Ultimamente si fa un gran parlare di democrazia liquida. Ma di che cosa si tratta? La democrazia liquida è un tipo di democrazia in cui vengono integrati i concetti della democrazia diretta con quelli della democrazia rappresentativa. La forma più diffusa di democrazia liquida è rappresentata dalla e-democracy, o democrazia elettronica.
Uno dei primi esempi dell’applicazione di questa nuova forma di partecipazione alla vita politica di uno Stato è quella messa in atto dal Partito Pirata tedesco che si è avvalso di un software open source chiamato LiquidFeedback che è stato sviluppato dall’organizzazione indipendente Public Software Group per permettere di “raccogliere e promuovere la formazione di opinioni condivise all’interno di una società” (fonte Wikipedia).
Ma senza arrivare alla e-democracy, anche in Italia la partecipazione via web inizia ad incidere in modo importante nelle scelte politiche, per ora attraverso due canali principali.
Il primo è certamente Twitter che ha permesso di sviluppare un dibattito politico orizzontale in cui la credibilità non è data dalle etichette dei contributori o dalla loro posizione nella società ma dalla loro capacità di diventare dei social influencer. Andando su un esempio concreto, la discussione politica sull’elezione del nuovo Presidente della Repubblica italiana che si è sviluppata su twitter e sugli altri social network, ha avuto ripercussioni politiche sulle scelte dei politici che hanno sentito la pressione dell’opinione pubblica allargare la platea al di là dei tradizionali mezzi di comunicazione quali i giornali e la tv. Con l’avvento di twitter e dei blogger i giornalisti non sono più i depositari unici del momento di formazione della decisione pubblica, non ne hanno più l’esclusiva. E questo, se da una parte impone che l’utente di questi servizi abbia il necessario spirito critico per valutare l’attendibilità delle fonti, dall’altra diventa un fenomenale stimolo per i giornalisti a ridisegnare parte della loro professionalità: la sfida diventa quella di coniugare autorevolezza con la capacità di interagire in modo istantaneo con i propri lettori.
Il secondo sono gli strumenti come Change.org, piattaforme per lanciare petizioni che ultimamente hanno visto la loro popolarità crescere esponenzialmente riuscendo a portare l’attenzione del dibattito politico sulle istanze che gli utenti sottopongono all’attenzione della comunità, non solo virtuale.
Forse siamo ancora lontani dalla democrazia liquida ma certamente l’influenza che internet e i social network iniziano ad avere sul dibattito politico sta acquisendo, giorno dopo giorno, sempre maggiore importanza.

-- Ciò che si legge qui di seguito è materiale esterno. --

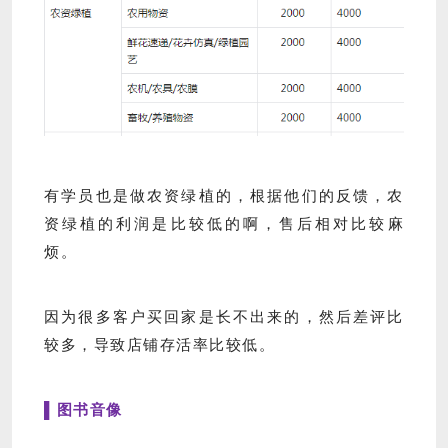
有学员也是做农资绿植的，根据他们的反馈，农
资绿植的利润是比较低的啊，售后相对比较麻
烦。
因为很多客户买回家是长不出来的，然后差评比
较多，导致店铺存活率比较低。
▌图书音像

Credibilità ed autorevolezza, ormai, sono concetti che dalla teoria appresa sui banchi dell’Università non possono più essere divulgati soltanto in un modo. Il giornalismo appreso in strada e studiato per l’esame, quello con la Legge ’47/’48, per intenderci, non può continuare ad essere esercitato alla maniera di allora. Giungere a rappresentare i new (present) media con l’aspetto liquido e, dunque, per inverso, non condensato, è un logico e fisiologico punto di arrivo.
L’aspetto liquido non può rappresentare un punto di arrivo, ma di partenza. La capacità del giornalista moderno deve essere quella di saper mediare il flusso continuo di informazioni, selezionandole e rendendole intellegibili a tutti. Non si può pensare che lo strumento, si tratti di Twitter o di qualsiasi altro, possa assolvere a questo compito. La mediazione deve continuare ad essere fatta dalle persone e non dai mezzi. Il plus del giornalismo 2.0 deve venire dalla possibilità che offre di ampliare la platea dei verificatori dell’attendibilità dell’informazione, il cosiddetto fact checking, e non dal superamento del momento della mediazione che oggi può e deve essere effettuata ex ante ed ex post.